Spending weeks or months in space can lead to muscle loss, deterioration in cognitive ability and bone formation, and even vision problems for astronauts. As we prepare to send astronauts deeper into space, researchers are investigating how these even-longer journeys will affect the human body.
"While short trips, like the times astronauts traveled to the moon, may not expose them to this level of damage, the real concern is lasting injury from a long trip, such as a Mars [mission] or other deep-space missions, which would be much longer," Kamal Datta, the study's lead investigator and project leader of the NASA Specialized Center of Research (NSCOR) at Georgetown University Medical Center, said in a statement. [What Does Space Travel Do to Your Gut Microbes? (Video)]
To simulate how galactic cosmic radiation in deep space will affect future astronauts, researchers at Georgetown University Medical Center studied radiation's impact on the small intestine of mice. Their findings suggest that exposure to a low dose of iron radiation could cause serious gastrointestinal (GI) damage, as well as tumor growth in the stomach and colon, according to the statement.
It’s important to consider how radiation will impact astronauts on longer space missions because the digestive tract is an important source of immune function in the body. Generally, brand-new cells replace the top layer of cells in our GI tract every three to five days.
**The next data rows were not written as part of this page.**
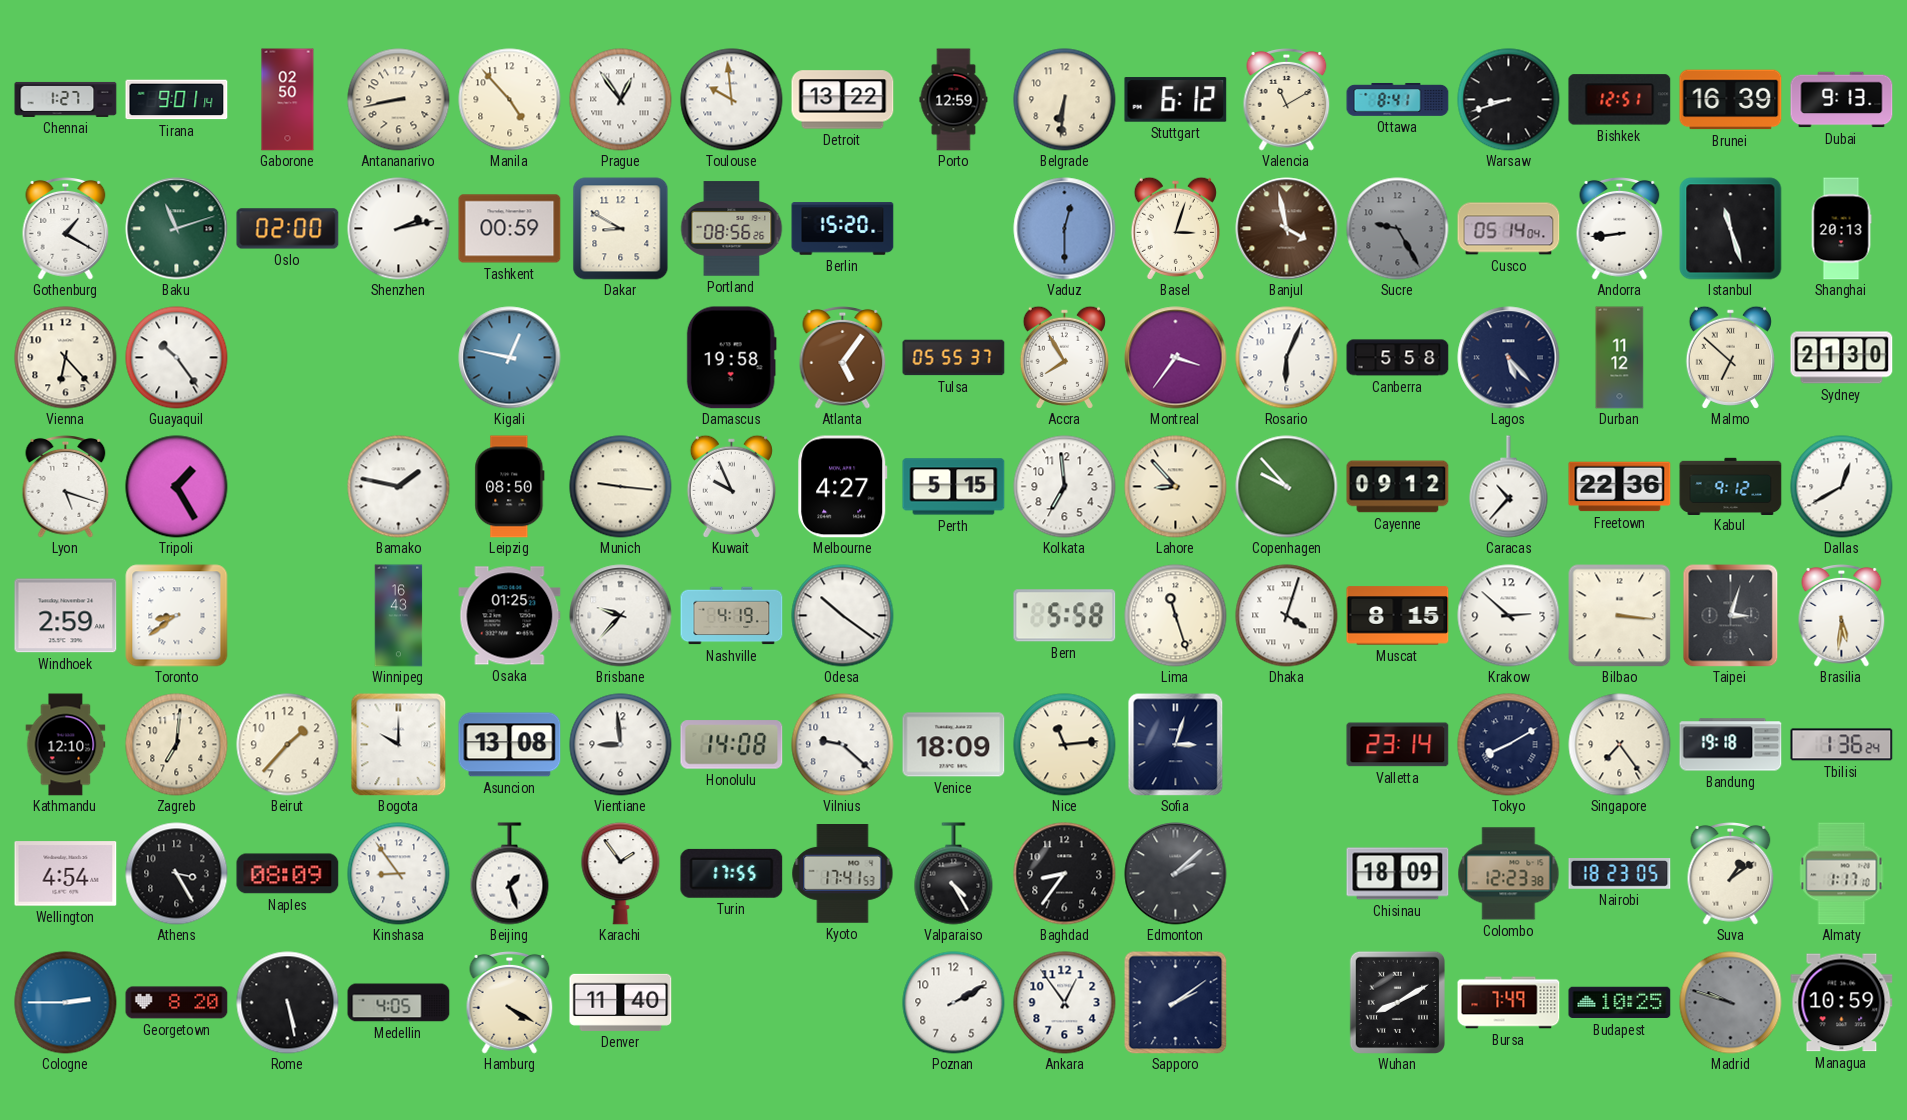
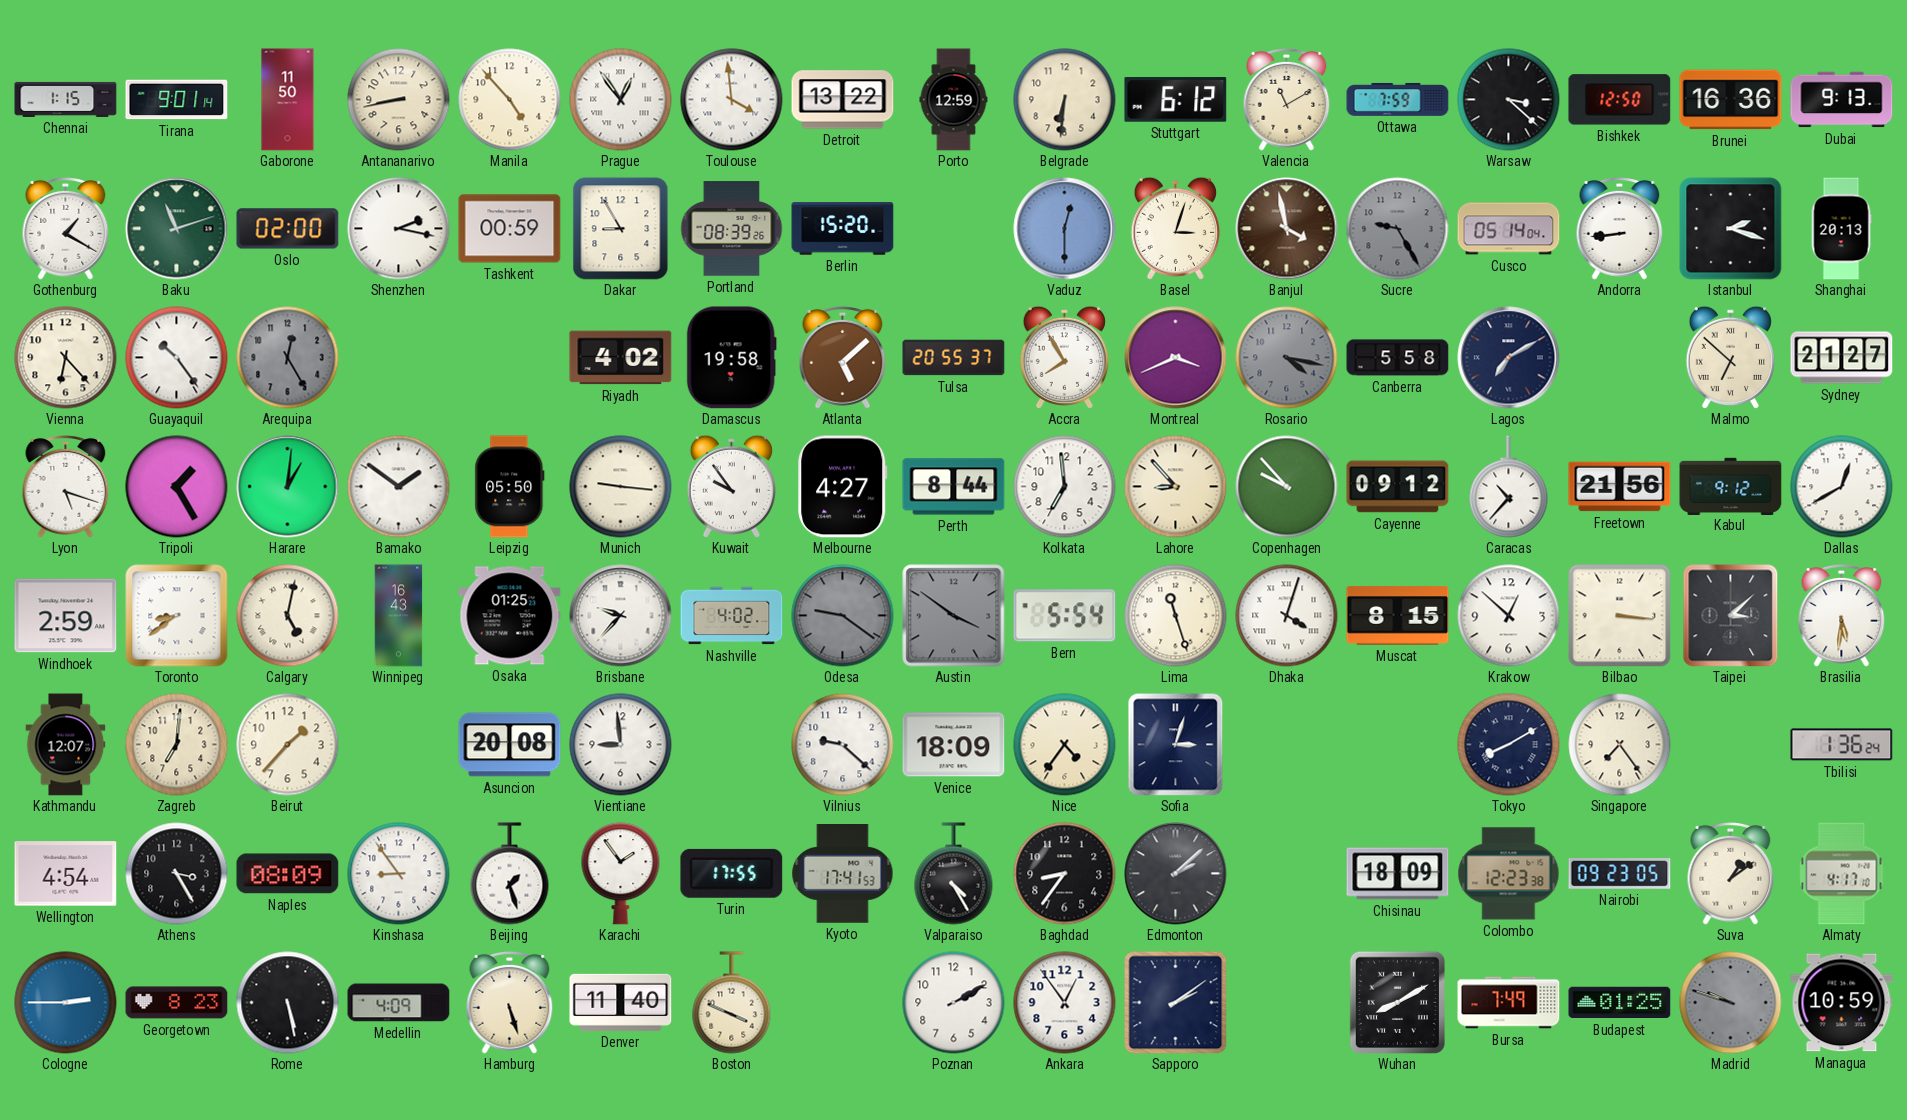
Chennai: 1:27 -> 1:15
Gaborone: 02:50 -> 11:50
Toulouse: 9:59 -> 3:59
Ottawa: 8:41 -> 7:59
Warsaw: 8:42 -> 3:22
Bishkek: 12:51 -> 12:50
Brunei: 16:39 -> 16:36
Shenzhen: 2:13 -> 2:17
Dakar: 8:50 -> 8:55
Portland: 08:56 -> 08:39
Istanbul: 11:27 -> 2:18
Arequipa: none -> 12:25
Kigali: 12:47 -> none
Riyadh: none -> 4:02
Atlanta: 5:06 -> 5:08
Tulsa: 05:55 -> 20:55
Montreal: 3:36 -> 3:41
Rosario: 6:04 -> 4:17
Rosario dial: white -> grey
Lagos: 5:23 -> 7:10
Durban: 11:12 -> none
Sydney: 21:30 -> 21:27
Harare: none -> 1:01
Bamako: 1:47 -> 1:51
Leipzig: 08:50 -> 05:50
Kuwait: 9:56 -> 9:54
Perth: 5:15 -> 8:44
Freetown: 22:36 -> 21:56
Calgary: none -> 5:02
Nashville: 4:19 -> 4:02
Odesa: 10:21 -> 9:21
Odesa dial: white -> grey
Austin: none -> 3:51
Bern: 5:58 -> 5:54
Krakow: 2:52 -> 12:52
Taipei: 3:03 -> 3:08
Kathmandu: 12:10 -> 12:07
Bogota: 10:00 -> none
Asuncion: 13:08 -> 20:08
Honolulu: 14:08 -> none
Nice: 11:14 -> 4:36
Valletta: 23:14 -> none
Bandung: 19:18 -> none
Nairobi: 18:23 -> 09:23
Almaty: 1:17 -> 4:17
Georgetown: 8:20 -> 8:23
Medellin: 4:05 -> 4:09
Hamburg: 4:20 -> 5:27
Boston: none -> 3:49
Budapest: 10:25 -> 01:25
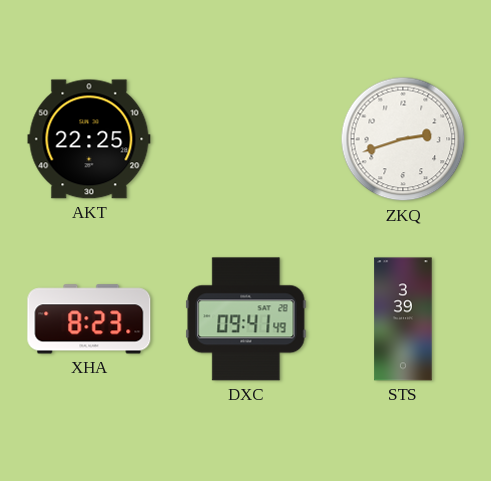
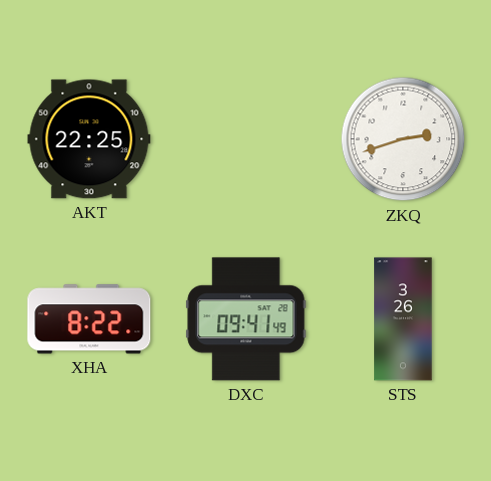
XHA: 8:23 -> 8:22
STS: 3:39 -> 3:26
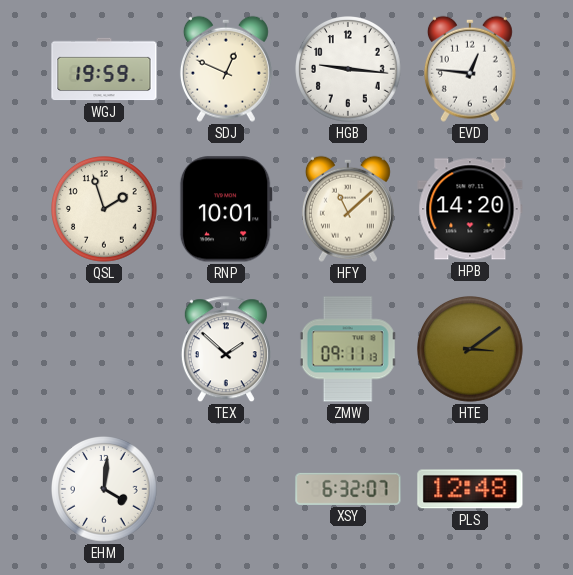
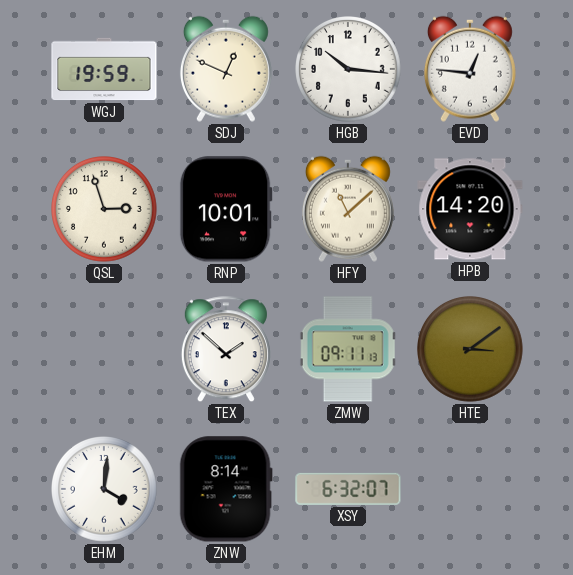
HGB: 9:16 -> 10:16
QSL: 1:57 -> 2:57
ZNW: none -> 8:14
PLS: 12:48 -> none
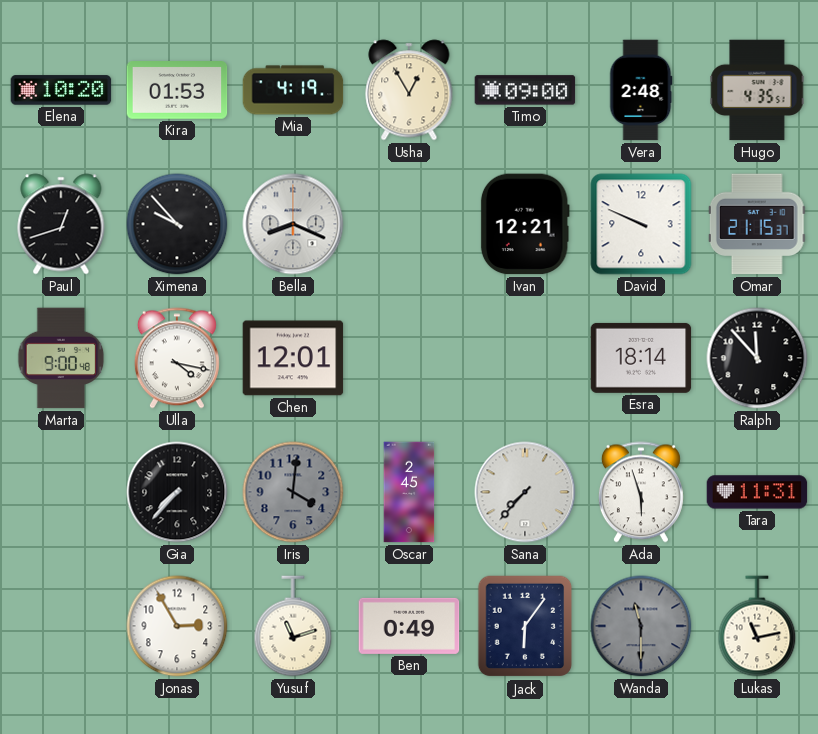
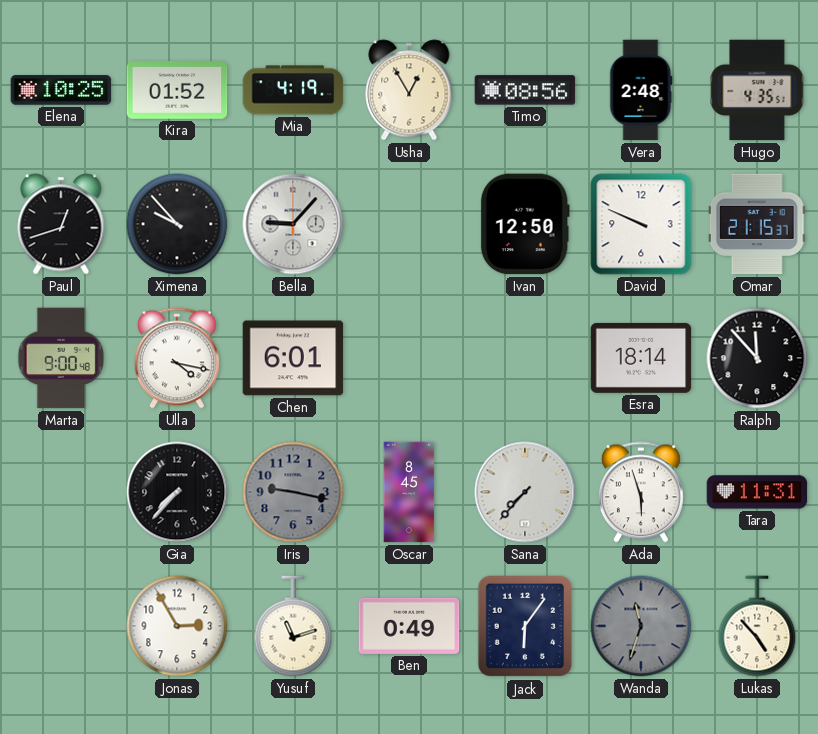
Elena: 10:20 -> 10:25
Kira: 01:53 -> 01:52
Timo: 09:00 -> 08:56
Bella: 8:19 -> 9:07
Ivan: 12:21 -> 12:50
Chen: 12:01 -> 6:01
Iris: 4:01 -> 9:17
Oscar: 2:45 -> 8:45
Wanda: 11:30 -> 11:33
Lukas: 11:13 -> 4:53
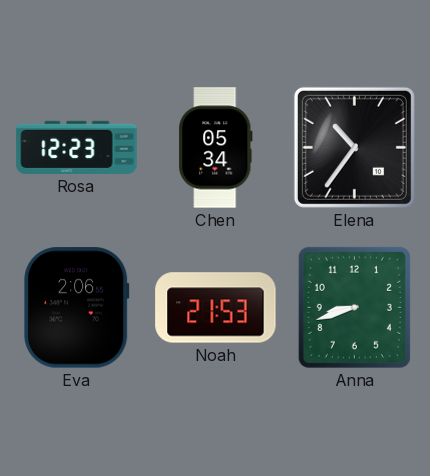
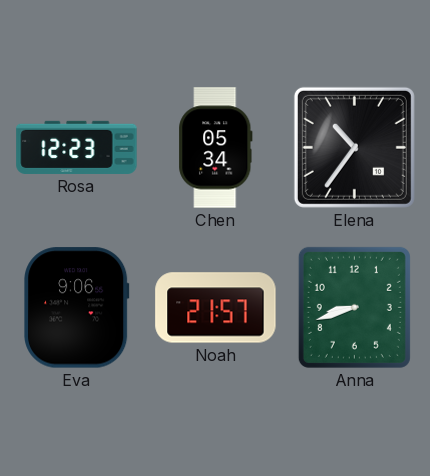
Eva: 2:06 -> 9:06
Noah: 21:53 -> 21:57
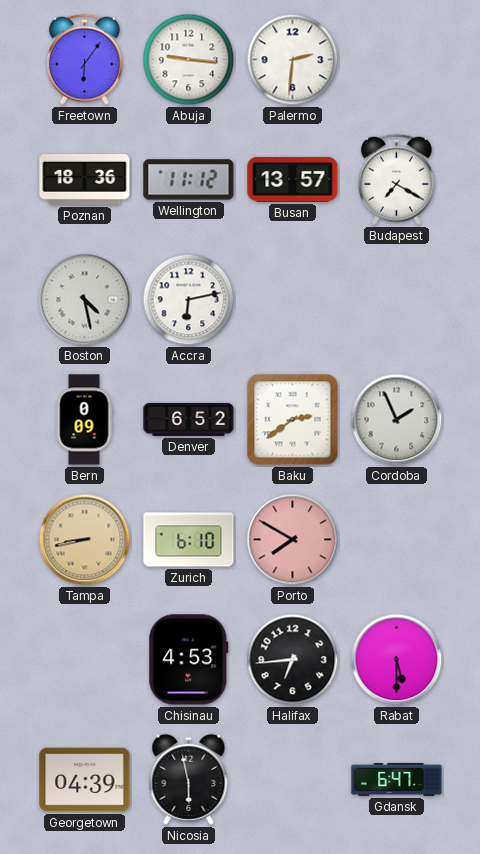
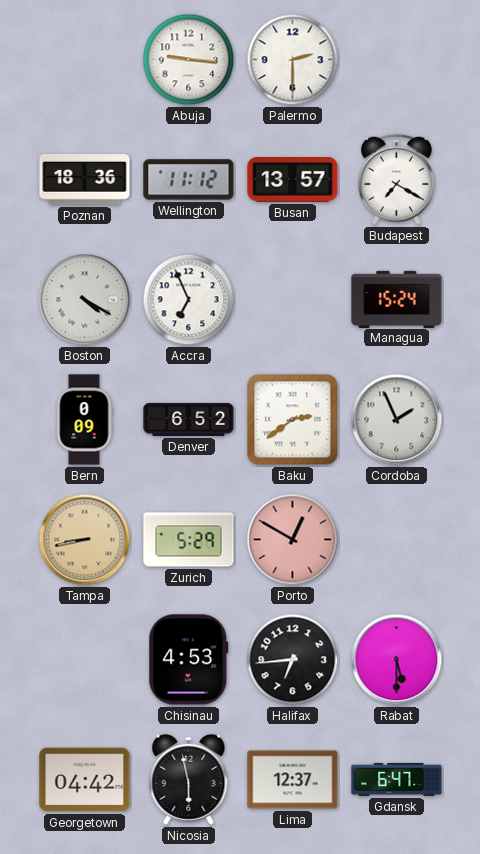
Freetown: 6:06 -> none
Palermo: 2:31 -> 2:30
Boston: 4:28 -> 4:20
Accra: 6:13 -> 6:56
Managua: none -> 15:24
Zurich: 6:10 -> 5:29
Porto: 7:50 -> 12:50
Georgetown: 04:39 -> 04:42
Lima: none -> 12:37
However, heavy-ion radiation tends to disrupt this process, causing the GI tissue to break down and causing long-term problems, according to the study.
When new cells can't replenish properly, it affects how the human body absorbs nutrients and, as a result, causes abnormal or cancerous tissue growth.
Galactic cosmic radiation doesn't affect humans on Earth, because the planet's magnetosphere protects us. However, heavy ions such as iron and silicon that are found in deep space can damage the human body, because these atoms have a "greater mass compared to no-mass photons such as X-rays and gamma (γ)-rays, [which are] prevalent on Earth, as well as low-mass protons in outer space," Datta said in the statement.
For the study, researchers exposed one group of mice to heavy ions, while another group received only gamma-rays. The scientists then compared the results from these two groups with those of an unexposed control group.
The mice exposed to iron radiation exhibited cancerous tissue growth, as well as DNA damage that increased the mice's number of senescent cells, a type of cell that is incapable of regular cell division or regeneration. Specifically, these cells can slow down the replacement of healthy GI cells and, as a result, slow down normal GI function.
Senescent cells "generate oxidative stress and inflammatory molecules that induce more damage," Datta said in the statement. "This greatly affected migration of cells that are needed to replace the intestinal lining, which slowed down GI functioning."
The radiation appeared to cause permanent damage, according to the study. Also, the researchers suggested that exposure to heavy ions may cause similar damage responses in other organs.
"With the current shielding technology, it is difficult to protect astronauts from the adverse effects of heavy-ion radiation," Datta said. "Although there may be a way to use medicines to counter these effects, no such agent has been developed yet."
While the mice were used only as model of what astronauts could experience, the researchers said they plan to continue studying the effects of radiation in mice so that they can better understand the risk astronauts face during longer-duration missions.
"It is important to understand these effects in advance, so we can do everything we can to protect our future space travelers," Datta said.
The findings were published Monday (Oct. 1) in the journal Proceedings of the National Academy of Sciences.